Seeing as this is a journey I am on, I must never become content with my present "location", my present "location" is and will never be my destination. Until I stand face to face with the one who created me I should be constantly moving, changing, and growing. Life is a journey, not a destination.

In the same instance I find peace in this. Nothing that life sends my way is permanent, because life is not permanent. (James 4:14, psalms 90:12)

As a pilgrim, if I look around at my surroundings and am not touched and concerned with what I see, or perhaps even find myself taking part in it, I should question myself as to if I have begun to assimilate and quickly correct my focus. (Psalm 9:20)

I believe in God's divine will for every pilgrim's life. That means all pilgrims have the same destination, but different journeys to reach that destination. Every commandment and promise in the Bible applies to each of them the same, it's just that it's a big world, and there are different people whose paths God desires each pilgrim's life to cross, so that they too may have the chance to join the journey.

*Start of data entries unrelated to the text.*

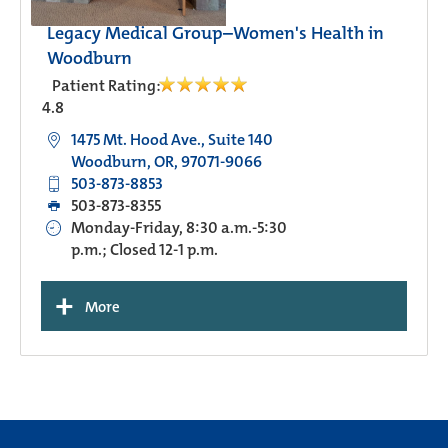
Legacy Medical Group–Women's Health in
Woodburn
Patient Rating:
4.8
1475 Mt. Hood Ave., Suite 140
Woodburn, OR, 97071-9066
503-873-8853
503-873-8355
Monday-Friday, 8:30 a.m.-5:30
p.m.; Closed 12-1 p.m.
+
More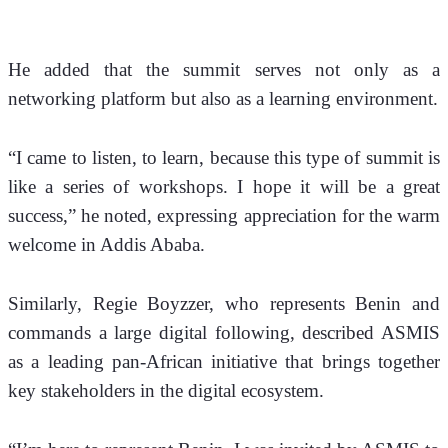
He added that the summit serves not only as a 
networking platform but also as a learning environment. 
“I came to listen, to learn, because this type of summit is 
like a series of workshops. I hope it will be a great 
success,” he noted, expressing appreciation for the warm 
welcome in Addis Ababa.
Similarly, Regie Boyzzer, who represents Benin and 
commands a large digital following, described ASMIS 
as a leading pan-African initiative that brings together 
key stakeholders in the digital ecosystem.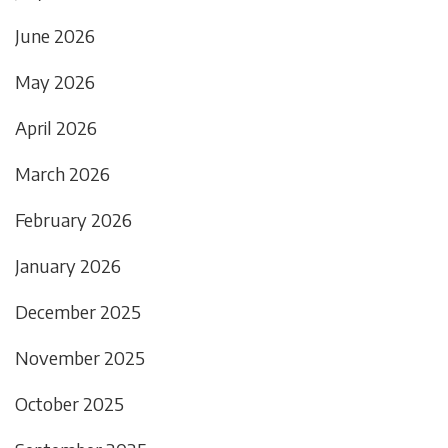
June 2026
May 2026
April 2026
March 2026
February 2026
January 2026
December 2025
November 2025
October 2025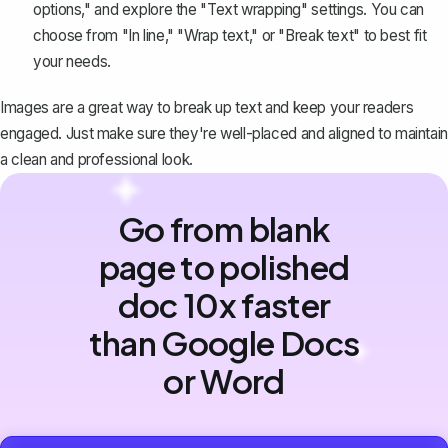
options," and explore the "
Text wrapping
" settings. You can
choose from "In line," "Wrap text," or "Break text" to best fit
your needs.
Images are a great way to break up text and keep your readers
engaged. Just make sure they're well-placed and aligned to maintain
a clean and professional look.
Go from blank
page to polished
doc 10x faster
than Google Docs
or Word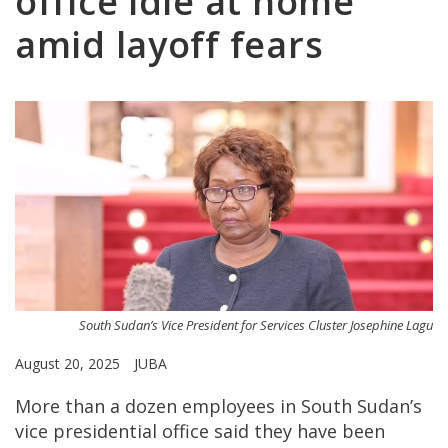
office idle at home
amid layoff fears
South Sudan’s Vice President for Services Cluster Josephine Lagu
August 20, 2025
JUBA
More than a dozen employees in South Sudan’s
vice presidential office said they have been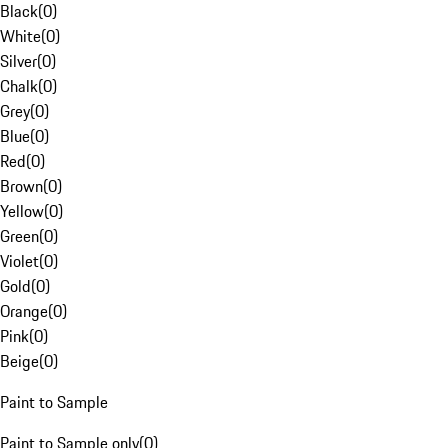
Black
(
0
)
White
(
0
)
Silver
(
0
)
Chalk
(
0
)
Grey
(
0
)
Blue
(
0
)
Red
(
0
)
Brown
(
0
)
Yellow
(
0
)
Green
(
0
)
Violet
(
0
)
Gold
(
0
)
Orange
(
0
)
Pink
(
0
)
Beige
(
0
)
Paint to Sample
Paint to Sample only
(
0
)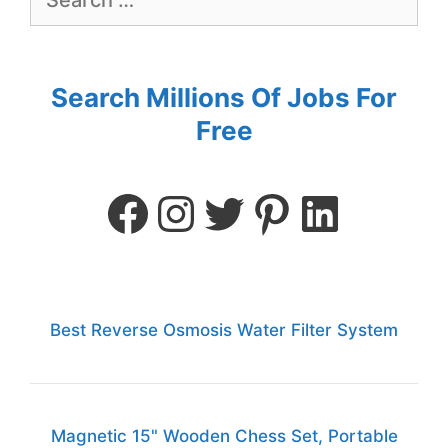
Search Millions Of Jobs For
Free
Best Reverse Osmosis Water Filter System
Magnetic 15" Wooden Chess Set, Portable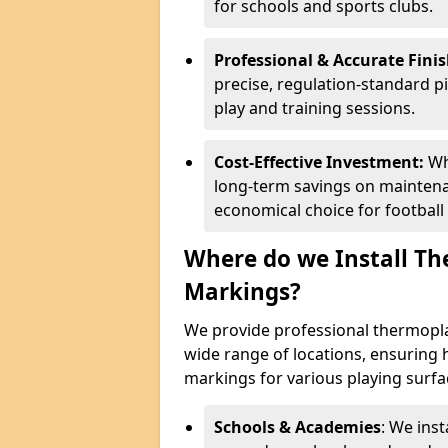
for schools and sports clubs.
Professional & Accurate Fini
precise, regulation-standard pi
play and training sessions.
Cost-Effective Investment:
Wh
long-term savings on mainten
economical choice for football
Where do we Install Th
Markings?
We provide professional thermoplas
wide range of locations, ensuring 
markings for various playing surf
Schools & Academies
: We inst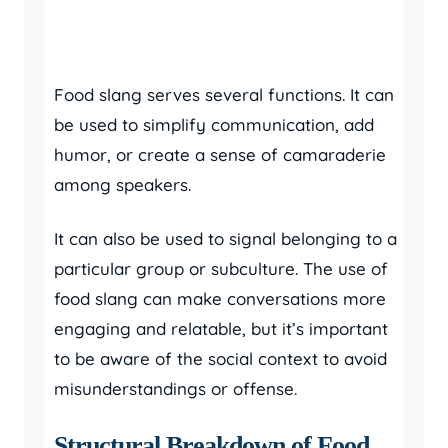
Food slang serves several functions. It can
be used to simplify communication, add
humor, or create a sense of camaraderie
among speakers.
It can also be used to signal belonging to a
particular group or subculture. The use of
food slang can make conversations more
engaging and relatable, but it’s important
to be aware of the social context to avoid
misunderstandings or offense.
Structural Breakdown of Food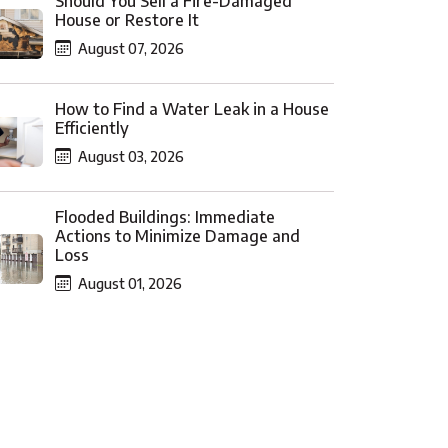
Should You Sell a Fire-Damaged
House or Restore It
August 07, 2026
How to Find a Water Leak in a House
Efficiently
August 03, 2026
Flooded Buildings: Immediate
Actions to Minimize Damage and
Loss
August 01, 2026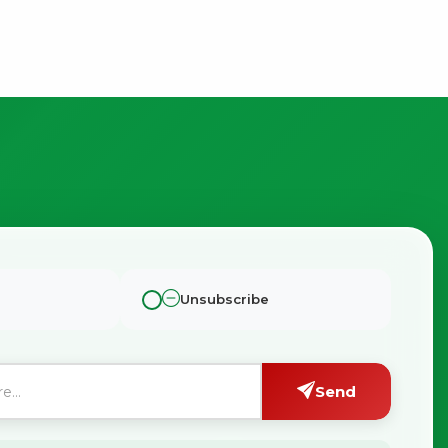
Unsubscribe
Send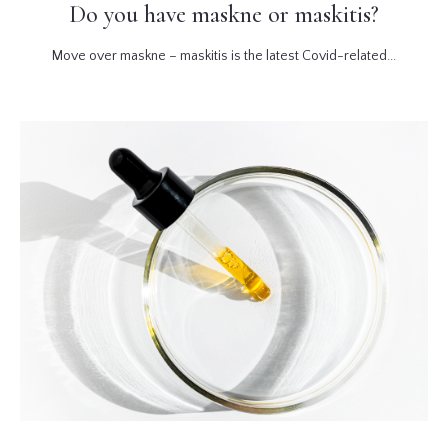
Do you have maskne or maskitis?
Move over maskne – maskitis is the latest Covid-related...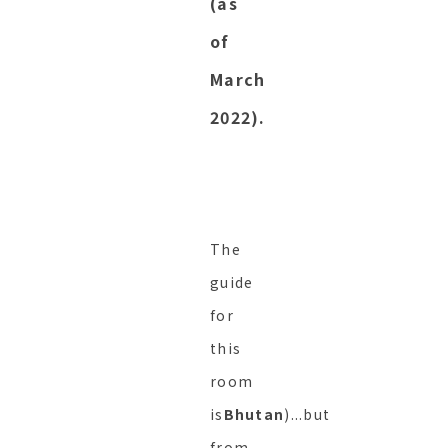
(as
of
March
2022).
The
guide
for
this
room
is
Bhutan
)...but
from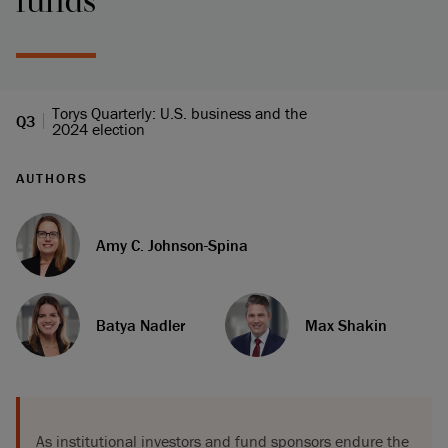
funds
Torys Quarterly: U.S. business and the
Q3
2024 election
AUTHORS
Amy C. Johnson-Spina
Batya Nadler
Max Shakin
As institutional investors and fund sponsors endure the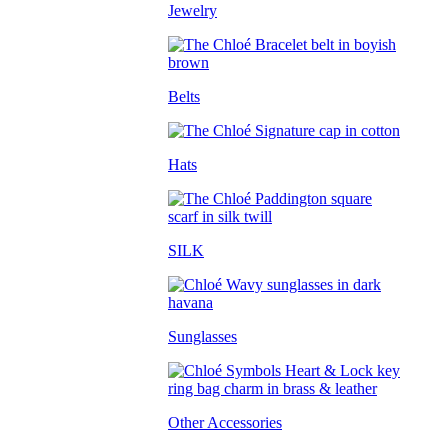
Jewelry
Belts
Hats
SILK
Sunglasses
Other Accessories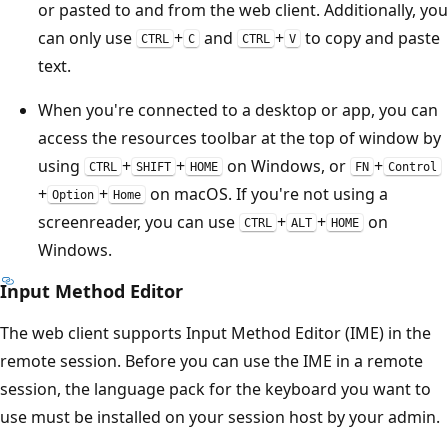
or pasted to and from the web client. Additionally, you
can only use
+
and
+
to copy and paste
CTRL
C
CTRL
V
text.
When you're connected to a desktop or app, you can
access the resources toolbar at the top of window by
using
+
+
on Windows, or
+
CTRL
SHIFT
HOME
FN
Control
+
+
on macOS. If you're not using a
Option
Home
screenreader, you can use
+
+
on
CTRL
ALT
HOME
Windows.
Input Method Editor
The web client supports Input Method Editor (IME) in the
remote session. Before you can use the IME in a remote
session, the language pack for the keyboard you want to
use must be installed on your session host by your admin.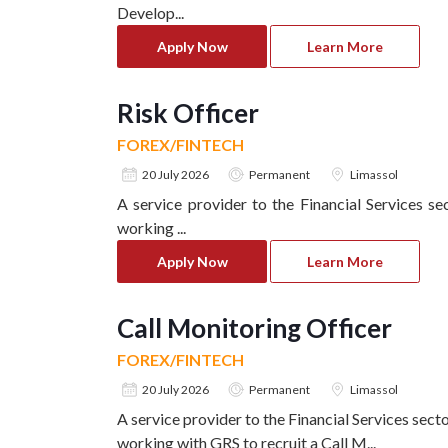
Develop
...
Apply Now
Learn More
Risk Officer
FOREX/FINTECH
20 July 2026
Permanent
Limassol
A service provider to the Financial Services se
working
...
Apply Now
Learn More
Call Monitoring Officer
FOREX/FINTECH
20 July 2026
Permanent
Limassol
A service provider to the Financial Services sect
working with GRS to recruit a Call M
...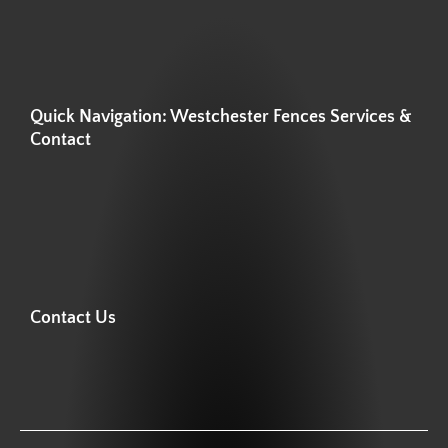
Quick Navigation: Westchester Fences Services &
Contact
Contact Us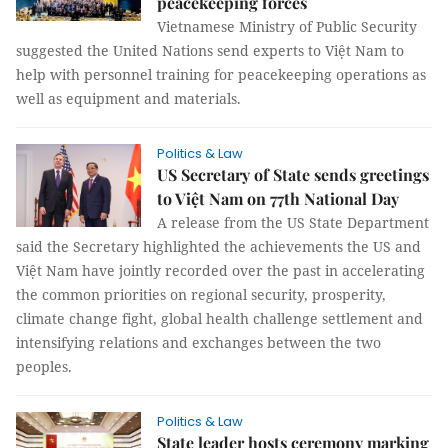
peacekeeping forces
Vietnamese Ministry of Public Security
suggested the United Nations send experts to Việt Nam to
help with personnel training for peacekeeping operations as
well as equipment and materials.
Politics & Law
US Secretary of State sends greetings
to Việt Nam on 77th National Day
A release from the US State Department
said the Secretary highlighted the achievements the US and
Việt Nam have jointly recorded over the past in accelerating
the common priorities on regional security, prosperity,
climate change fight, global health challenge settlement and
intensifying relations and exchanges between the two
peoples.
Politics & Law
State leader hosts ceremony marking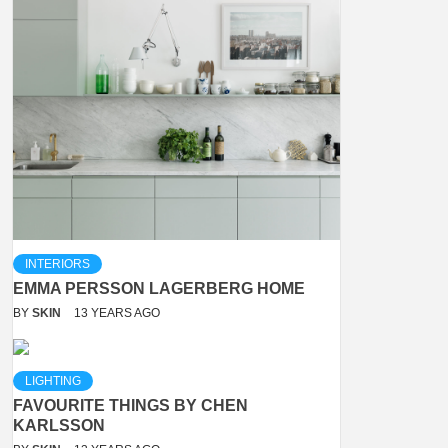
INTERIORS
EMMA PERSSON LAGERBERG HOME
BY
SKIN
13 YEARS AGO
LIGHTING
FAVOURITE THINGS BY CHEN
KARLSSON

Also, we are all at different stages of our journey in drawing closer to Jesus, and this is ok, the important thing is that we are not sidetracked and still have our eyes on the right road. Don't look at the road God has assigned for your neighbor or the gifts and talents he may have given them that you may feel you are lacking in. Your journey is your journey, He knew what you would need for it before you even began it. (Jeremiah 1:5, Psalm 139:13-16)

I am a pilgrim on a journey....a pilgrim hoping that sharing what God reveals to me on my journey will help in your journey as well.